VIBGYOR Group of Schools is an Indian educational group. Founded by Rustom Kerawalla in 2004, the first school was established in Goregaon, Mumbai. Presently, it manages forty schools in fourteen Indian cities. The Group's motto is "Enthuse, enlighten, empower."

==Curriculum==
The VIBGYOR Group runs VIBGYOR Kids (pre-schools), VIBGYOR High (grades 1-12), VIBGYOR Rise (grades 1-12), VIBGYOR Roots (pre-schools), and VIBGYOR World Academy (pre-school to grade 5). The High school offers a choice between the Indian Certificate of Secondary Education (ICSE), Central Board of Secondary Education (CBSE), International General Certificate of Secondary Education (IGCSE) and A-levels. The World Academy offers the Cambridge International Examinations (CIE) curriculum.

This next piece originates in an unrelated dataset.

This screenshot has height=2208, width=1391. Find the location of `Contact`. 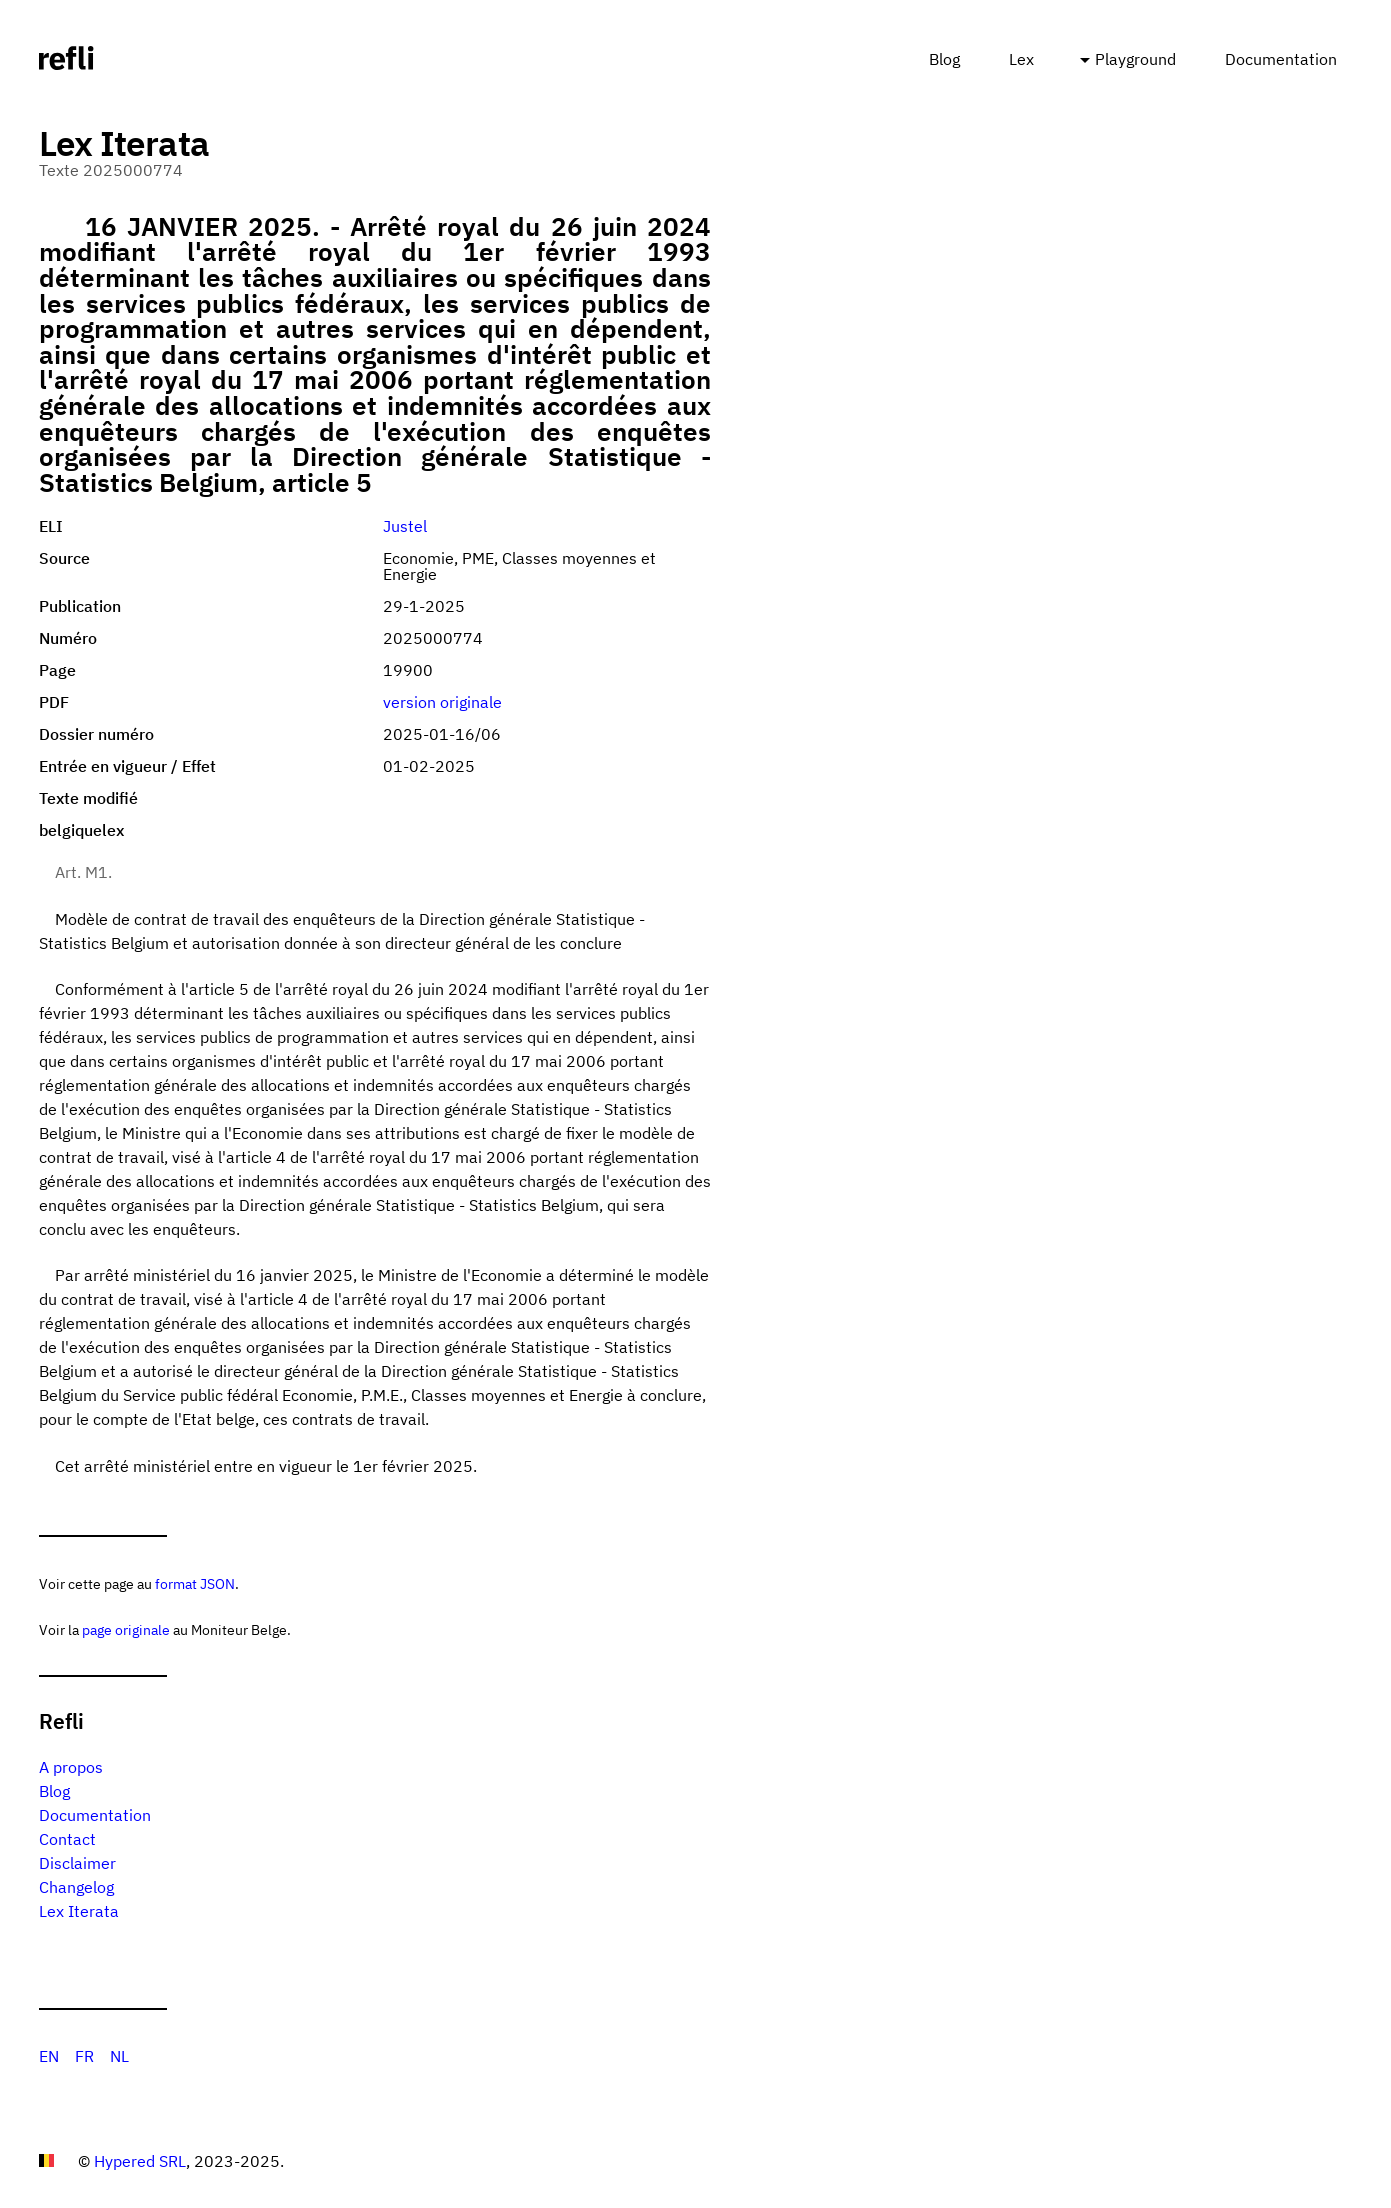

Since 2011, the Group hosts the annual VIBGYOR Model United Nations (MUN) in the summer, open to high school students.

==Controversies==
===Bangalore rape incident===
On 2 July 2014, a six-year-old female student was allegedly raped by two staff members of VIBGYOR High School, Marathahalli, Bengaluru. A medical examination confirmed the girl was sexually abused, prompting protests across Bengaluru and India. Group chairman, Rustom Kerawala, was arrested on 23 July 2014 on charges of intentionally suppressing information, but later released on bail. Two gym teachers were arrested and the police chargesheet was filed in October 2014.